The Potential Benefits of Eggs
Researchers at the University of Eastern Finland looked at the role of eggs in type 2 diabetes, using a 1980s heart disease study involving 2,332 male participants, aged 42 to 60. The eating habits of the men were recorded, and two decades later 432 of them had been diagnosed with type 2 diabetes.

Those who ate eggs regularly were shown to have a reduced risk of the disease and generally lower blood glucose levels. The results suggest that four eggs a week may be the optimum amount, as men who ate this many had a 37% lower risk of type 2 diabetes, but eating any more did not seem to have any significant benefits. This study is believed to be the first to link eggs to a specific benefit in reducing type 2 diabetes.

“There is no experimental data available on the effects of egg consumption on the incidence of type 2 diabetes,” says Dr Jyrki Virtanen, adjunct professor of nutritional epidemiology at the University of Eastern Finland, Institute of Public Health and Clinical Nutrition. “In population-based studies too, the association between egg consumption and type 2 diabetes has been investigated only scarcely, and the findings have been inconclusive. Egg consumption has either been associated with an elevated risk, or no association has been found.”

Dr Virtanen suggests that previous studies might have found negative links to egg consumption because they involved populations where eggs are more commonly consumed as part of an unhealthy lifestyle, leading researchers to focus on their cholesterol content. He stresses that this new study should demonstrate to people that single dietary ingredients should not be demonized, and should be analysed in relation to a number of other factors which may impact their effect.

“In addition to cholesterol, eggs contain many beneficial nutrients that can have an effect on, for example, glucose metabolism and low-grade inflammation, and thus lower the risk of type 2 diabetes,” he says, “The study also suggests that the overall health effects of foods are difficult to anticipate based on an individual nutrient such as cholesterol alone. Indeed, instead of focusing on individual nutrients, nutrition research has increasingly focused on the health effects of whole foods and diets over the past few years.”
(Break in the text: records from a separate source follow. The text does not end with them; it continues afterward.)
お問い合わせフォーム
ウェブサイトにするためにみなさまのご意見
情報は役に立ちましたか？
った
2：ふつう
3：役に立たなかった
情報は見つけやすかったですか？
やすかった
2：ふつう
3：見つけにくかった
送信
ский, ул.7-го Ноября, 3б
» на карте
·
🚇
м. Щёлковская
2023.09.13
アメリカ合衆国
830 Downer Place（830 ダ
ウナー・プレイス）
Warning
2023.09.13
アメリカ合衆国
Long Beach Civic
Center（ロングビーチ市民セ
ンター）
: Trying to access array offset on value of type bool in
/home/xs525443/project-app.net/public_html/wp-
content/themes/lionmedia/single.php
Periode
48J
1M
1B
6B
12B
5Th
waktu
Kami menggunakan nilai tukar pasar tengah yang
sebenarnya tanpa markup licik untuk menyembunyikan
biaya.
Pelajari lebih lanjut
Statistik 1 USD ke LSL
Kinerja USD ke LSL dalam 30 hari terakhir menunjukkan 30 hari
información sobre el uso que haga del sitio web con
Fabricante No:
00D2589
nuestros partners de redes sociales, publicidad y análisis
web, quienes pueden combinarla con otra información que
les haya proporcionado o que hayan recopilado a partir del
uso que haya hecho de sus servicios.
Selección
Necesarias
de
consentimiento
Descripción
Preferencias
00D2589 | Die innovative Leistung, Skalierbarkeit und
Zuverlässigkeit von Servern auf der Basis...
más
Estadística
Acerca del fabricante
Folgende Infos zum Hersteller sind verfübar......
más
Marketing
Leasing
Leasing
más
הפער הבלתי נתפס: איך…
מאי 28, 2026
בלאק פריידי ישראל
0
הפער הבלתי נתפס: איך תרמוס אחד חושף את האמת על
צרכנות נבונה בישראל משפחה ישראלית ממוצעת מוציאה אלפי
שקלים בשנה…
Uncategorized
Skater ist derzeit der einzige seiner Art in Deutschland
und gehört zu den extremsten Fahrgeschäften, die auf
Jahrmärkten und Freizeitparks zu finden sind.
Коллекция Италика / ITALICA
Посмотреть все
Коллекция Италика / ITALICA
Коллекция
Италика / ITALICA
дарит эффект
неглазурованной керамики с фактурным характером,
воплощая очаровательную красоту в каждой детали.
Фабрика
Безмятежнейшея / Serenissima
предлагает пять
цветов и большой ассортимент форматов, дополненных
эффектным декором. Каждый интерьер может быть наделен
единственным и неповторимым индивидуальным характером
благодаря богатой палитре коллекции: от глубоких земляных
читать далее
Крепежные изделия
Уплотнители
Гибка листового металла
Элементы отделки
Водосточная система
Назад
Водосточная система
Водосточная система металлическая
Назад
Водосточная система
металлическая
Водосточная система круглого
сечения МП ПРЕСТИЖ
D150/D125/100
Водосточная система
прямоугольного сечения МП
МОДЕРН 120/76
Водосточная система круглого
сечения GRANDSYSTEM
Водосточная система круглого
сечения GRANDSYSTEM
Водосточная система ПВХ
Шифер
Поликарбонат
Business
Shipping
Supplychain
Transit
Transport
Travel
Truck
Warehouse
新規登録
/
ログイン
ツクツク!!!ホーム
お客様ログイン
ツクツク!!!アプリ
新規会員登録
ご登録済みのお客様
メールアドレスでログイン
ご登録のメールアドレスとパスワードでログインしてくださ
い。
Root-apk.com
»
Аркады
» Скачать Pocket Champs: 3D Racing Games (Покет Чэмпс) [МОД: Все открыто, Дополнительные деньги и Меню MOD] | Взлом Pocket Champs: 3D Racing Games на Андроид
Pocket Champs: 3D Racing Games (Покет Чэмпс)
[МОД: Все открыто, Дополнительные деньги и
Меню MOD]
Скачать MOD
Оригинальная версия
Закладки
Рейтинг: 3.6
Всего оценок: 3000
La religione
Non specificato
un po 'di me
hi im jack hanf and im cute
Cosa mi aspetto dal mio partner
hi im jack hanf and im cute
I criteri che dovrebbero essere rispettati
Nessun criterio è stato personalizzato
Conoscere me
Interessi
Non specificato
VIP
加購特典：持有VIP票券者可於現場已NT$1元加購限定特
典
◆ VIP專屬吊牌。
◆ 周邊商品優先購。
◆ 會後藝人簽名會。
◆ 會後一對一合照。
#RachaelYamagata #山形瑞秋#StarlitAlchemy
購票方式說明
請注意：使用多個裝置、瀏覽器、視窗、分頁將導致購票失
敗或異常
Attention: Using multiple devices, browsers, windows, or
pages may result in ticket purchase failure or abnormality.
A Link Between Dairy and Diabetes
A similar study was conducted by scientists at Lund University, Sweden, which highlighted how a single nutrient can have different effects in different foods. The team looked at the eating habits of 27,000 Malmö Diet and Cancer study participants, aged 45 to 74. Between the early 1990s and the twenty years that followed, 2,860 of the participants were diagnosed with type 2 diabetes. The results suggested that high-fat dairy products, such as yogurt and cheese, significantly cut the risk of developing the condition.

“Those who ate the most high-fat dairy products had a 23% lower risk of developing type 2 diabetes than those who ate the least,” says Dr Ulrika Ericson. “High meat consumption was linked to an increased risk of type 2 diabetes, regardless of the fat content of the meat. When we investigated the consumption of saturated fatty acids that are slightly more common in dairy products than in meat, we observed a link with a reduced risk of type 2 diabetes.

“However, we have not ruled out the possibility that other components of dairy products, such as yogurt and cheese may have contributed to our results. Moreover, different food components can interact with each other. For example, in one study, saturated fat in cheese appeared to have less of a cholesterol-raising effect than saturated fat in butter.”

She concludes: “Our results suggest that we should not focus solely on fat, but rather consider what foods we eat. Many foodstuffs contain different components that are harmful or beneficial to health, and it is the overall balance that is important.”